Les Pierrières is a 1.3-hectare parcel west of Congy in the Coteaux du Morin, near the southern tip of the Côte des Blancs. Only 15 miles from Épernay, the soils of Congy most closely resemble the southernmost outpost of the Côtes des Blancs, where black flint (onyx) can be found in the chalk. To get specific, Les Pierrières is an east-sloping site with chalky soil laced with large chunks of this jet-black flint or silex, which is very rare in Champagne. This soil might be responsible for the smoky hint in the wine’s profile. There is only 10 to 40 centimetres of topsoil before the vines embed the soft chalk and silex of the bedrock. The vines are now 40 years old. This is one of this producer’s historic wines, first produced in 2004.
The current release is based on 2019, with 60% reserve wine from 2018 (from the same vineyard). Naturally fermented in neutral oak casks, the wine was put to bottle after 11 months and then disgorged in February 2024 after 48 months on lees (with only 1.7 g/L dosage). Neither fined nor filtered, the wine undergoes partial malolactic fermentation.

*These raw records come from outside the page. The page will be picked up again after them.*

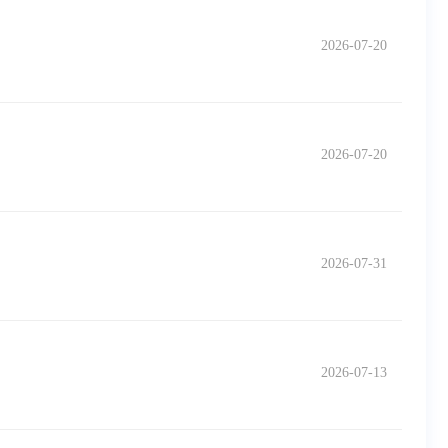
2026-07-20
2026-07-20
2026-07-31
2026-07-13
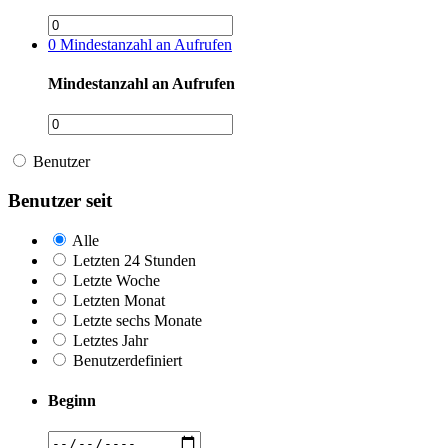
0
Mindestanzahl an Aufrufen
Mindestanzahl an Aufrufen
Benutzer
Benutzer seit
Alle
Letzten 24 Stunden
Letzte Woche
Letzten Monat
Letzte sechs Monate
Letztes Jahr
Benutzerdefiniert
Beginn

Regarding the style, Les Pierrières produces Collin’s most chiselled, penetrating Blanc de Blancs, a powerful, succulent but tightly coiled wine with electric energy and an intensely flinty, chalky mineral quality that builds in prominence towards a vivid, expansive finish. It’s one of Champagne’s most memorable single-vineyard wines, and this release is as fine as we’ve seen.